音を可視化する特殊なカメラを持って工場内をめぐり、エアリークが発生している箇所を特定します。工場が稼働している最中は、様々な機械が動く音が発生していますが、この特殊なカメラであれば、そのような周りの騒音は拾わずに、エアリークによる音のみを検知することができるため、工場の稼働を止めずに、工場稼働時に診断することができます。
診断結果は、後日レポートとして提出します。レポートには、エアリーク箇所の写真だけでなく、各漏れ箇所からの漏れ量、漏れによる年間損失金額、CO2排出量などが含まれています。
その後の漏れ箇所補修のための社内稟議資料としても使用できます。
カメラを使用したエアリーク診断の特徴
①機械を止めずに設備稼働中に診断可能
これまでは、エア漏れによる音を人の耳で探すために、工場稼働時間外にみんなで耳を澄ましてエア漏れ箇所を探していました。しかし、よほど大きなエア漏れでなければ検知できない、時間外労働が発生する、高精度な診断ができない、などの課題がありました。
カメラを使用したエアリーク診断では、これらの課題をすべて解決します。工場稼働時間内に検知可能なため、時間外労働も発生せず、精度の高い診断ができます。
②レポートにより診断結果が定量的にわかる
これまでは、エアリークが起きていることはわかっても、定量的に示すことが出来ないため、エアリーク補修のための予算が取れない、というケースが一般的にありました。このエア漏れ診断サービスは、レポートにより各エアリーク箇所からの漏れ量、それによる損失金額、一覧表をまとめて提供するため、エアリーク補修のための予算が取りやすくなります。


③エア以外の様々な気体を検知可能
工場によっては、圧縮空気(エア)に限らず様々な気体を使用しています(例えば、溶接を行う工場では不活性ガスであるアルゴンガスを使用します)。
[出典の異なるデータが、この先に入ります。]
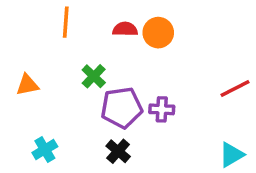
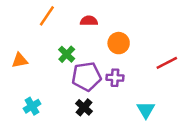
orange line: (66, 22) -> (47, 16), turned 30
orange circle: (158, 33) -> (119, 43), moved
cyan triangle: (232, 155) -> (146, 110), moved, turned -30

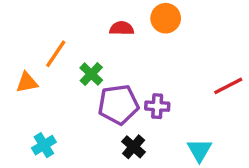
orange line: (47, 16) -> (56, 54), moved
orange circle: (119, 43) -> (166, 18), moved
black cross: (84, 107) -> (134, 147), moved

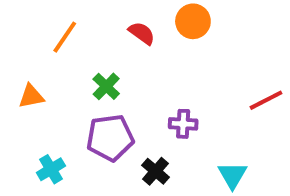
red semicircle: (122, 28) -> (142, 33), turned 35
orange line: (56, 54) -> (65, 37), moved
purple pentagon: (118, 104) -> (110, 138), moved

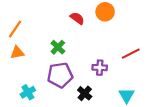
orange line: (65, 37) -> (15, 29), moved
red line: (266, 100) -> (131, 54), moved

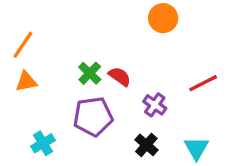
red semicircle: (77, 18) -> (120, 77), moved
purple cross: (100, 68) -> (155, 105), turned 32
black cross: (85, 93) -> (146, 145), moved

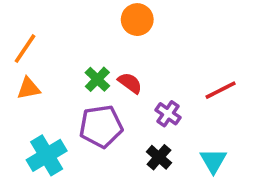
orange circle: (163, 18) -> (137, 20), moved
cyan cross: (43, 143) -> (47, 155), size x1.5

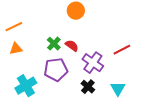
orange line: (25, 49) -> (14, 27), turned 30
purple cross: (168, 114) -> (93, 63), size x1.5

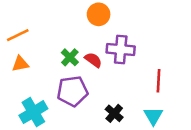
red line: (122, 50) -> (158, 81), moved, turned -60
purple cross: (93, 63) -> (121, 50), moved, turned -30

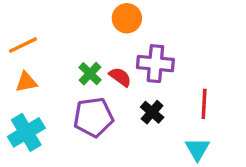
cyan cross: (33, 112) -> (26, 132), moved
black cross: (114, 113) -> (152, 112), moved

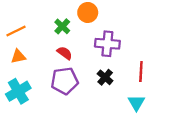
green cross: (90, 74) -> (62, 26), moved
red semicircle: (120, 77) -> (65, 53), moved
この特殊なカメラは、エア以外の気体も可視化することができます(エアよりも比重の軽い水素などの気体は検知精度が下がります)。 エア自体は無料ですが、その他の気体を使用する場合は、コンプレッサの電気代だけでなく、気体自体にも費用が掛かっているため、漏れの補修による金額的メリットは非常に大きくなります。